With nearly all of the votes counted it is clear that there will be a run-off on April 23 to decide the final outcome.
The Socialists won 43.3 percent of the vote while their coalition partners, the liberal Free Democrats, collected 6.3 percent, according to results published by the National Electoral Commission.
The main conservative opposition Fidesz party of former premier Viktor Orban won 42.2 percent.
No governing party has won reelection in Hungary since the transition from communism to democracy in 1989.
"Hungary did something it has never done since transition, it said the governing coalition can continue to govern," a beaming Mr Gyurcsany told cheering supporters at the Socialist campaign headquarters in Budapest.
"Any way I look at the numbers, I see that MSZP (the Socialists) won the first round of elections," he said.
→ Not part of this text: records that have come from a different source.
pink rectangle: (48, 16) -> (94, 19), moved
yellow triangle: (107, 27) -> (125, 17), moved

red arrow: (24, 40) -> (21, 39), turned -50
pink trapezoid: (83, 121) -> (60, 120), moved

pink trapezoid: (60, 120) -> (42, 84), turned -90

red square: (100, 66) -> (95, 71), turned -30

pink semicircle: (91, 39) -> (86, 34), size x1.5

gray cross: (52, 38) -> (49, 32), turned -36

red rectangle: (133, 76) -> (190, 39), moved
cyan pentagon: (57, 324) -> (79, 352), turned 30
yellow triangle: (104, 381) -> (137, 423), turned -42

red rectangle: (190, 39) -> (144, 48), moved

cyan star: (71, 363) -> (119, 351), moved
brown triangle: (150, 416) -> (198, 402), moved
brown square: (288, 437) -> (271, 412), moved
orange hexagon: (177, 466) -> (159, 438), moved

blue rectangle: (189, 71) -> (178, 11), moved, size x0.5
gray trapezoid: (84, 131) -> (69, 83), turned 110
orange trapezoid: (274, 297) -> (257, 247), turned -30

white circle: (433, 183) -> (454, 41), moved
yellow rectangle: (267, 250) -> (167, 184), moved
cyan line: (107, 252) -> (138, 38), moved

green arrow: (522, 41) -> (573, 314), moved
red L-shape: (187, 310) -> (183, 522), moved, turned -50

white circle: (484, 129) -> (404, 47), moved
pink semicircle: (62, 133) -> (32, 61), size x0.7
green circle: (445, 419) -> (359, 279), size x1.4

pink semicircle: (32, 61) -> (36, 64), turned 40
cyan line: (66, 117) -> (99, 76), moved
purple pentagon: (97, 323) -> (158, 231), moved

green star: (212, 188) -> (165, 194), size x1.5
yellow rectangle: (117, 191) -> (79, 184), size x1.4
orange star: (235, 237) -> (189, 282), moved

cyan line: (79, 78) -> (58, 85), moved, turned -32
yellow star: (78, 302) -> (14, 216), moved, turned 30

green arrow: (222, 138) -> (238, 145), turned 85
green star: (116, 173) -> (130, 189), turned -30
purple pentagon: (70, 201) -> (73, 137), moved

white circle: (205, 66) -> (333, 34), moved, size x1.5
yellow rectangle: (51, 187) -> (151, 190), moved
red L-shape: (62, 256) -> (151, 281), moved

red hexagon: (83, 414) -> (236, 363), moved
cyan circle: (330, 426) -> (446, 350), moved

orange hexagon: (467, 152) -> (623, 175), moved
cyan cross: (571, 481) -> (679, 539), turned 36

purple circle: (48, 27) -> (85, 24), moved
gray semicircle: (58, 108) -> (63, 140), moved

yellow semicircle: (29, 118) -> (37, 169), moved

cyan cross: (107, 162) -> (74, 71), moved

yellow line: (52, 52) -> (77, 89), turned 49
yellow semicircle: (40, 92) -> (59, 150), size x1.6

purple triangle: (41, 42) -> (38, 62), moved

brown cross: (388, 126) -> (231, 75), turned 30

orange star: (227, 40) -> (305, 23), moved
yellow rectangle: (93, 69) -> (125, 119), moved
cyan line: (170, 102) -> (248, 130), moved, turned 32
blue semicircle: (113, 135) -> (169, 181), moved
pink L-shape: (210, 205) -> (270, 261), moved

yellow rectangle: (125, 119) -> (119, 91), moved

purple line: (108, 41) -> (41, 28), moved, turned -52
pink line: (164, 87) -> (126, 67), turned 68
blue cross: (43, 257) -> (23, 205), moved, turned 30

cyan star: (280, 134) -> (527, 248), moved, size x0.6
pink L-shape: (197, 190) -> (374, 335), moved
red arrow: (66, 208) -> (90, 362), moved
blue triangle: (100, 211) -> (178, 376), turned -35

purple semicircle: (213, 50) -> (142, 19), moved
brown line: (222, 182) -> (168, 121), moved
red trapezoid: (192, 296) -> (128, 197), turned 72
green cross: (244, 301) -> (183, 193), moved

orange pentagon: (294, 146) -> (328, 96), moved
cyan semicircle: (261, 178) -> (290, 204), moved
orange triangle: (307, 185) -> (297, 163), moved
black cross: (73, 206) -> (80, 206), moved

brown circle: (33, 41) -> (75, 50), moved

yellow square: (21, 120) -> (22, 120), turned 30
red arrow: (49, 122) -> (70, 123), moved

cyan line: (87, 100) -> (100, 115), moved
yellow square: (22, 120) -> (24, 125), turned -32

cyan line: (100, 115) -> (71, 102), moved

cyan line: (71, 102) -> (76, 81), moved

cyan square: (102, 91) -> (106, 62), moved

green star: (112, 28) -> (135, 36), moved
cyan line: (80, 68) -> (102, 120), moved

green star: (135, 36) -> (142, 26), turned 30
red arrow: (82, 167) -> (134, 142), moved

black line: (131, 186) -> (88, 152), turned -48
But the election is not over.
The small conservative Hungarian Democratic Forum (MDF) party in a surprise appeared to just scrape past the five percent bar necessary to remain in parliament, with exactly five percent, and became a potential lifeline for Mr Fidesz which is seeking to return to power after four years in opposition.
MDF president Ibolya David has refused to say if her party would form an alliance with any other parliamentary party, but Mr Fidesz has already expressed an interest in striking a deal.
"The (government) coalition won the first round but they did not win the elections," said political analyst Gabor Torok. "The MDF is now an uncertain factor.”
A second round run-off will take place on April 23, where those those parliamentary mandates will be decided where no candidate won a majority in the first round.
According to the 96 percent of votes counted, 212 of the 386 parliamentary mandates were decided in the first round. The Socialist-led coalition won 112 seats, according to the partial count, compared to 98 for Mr Fidesz and two for MDF.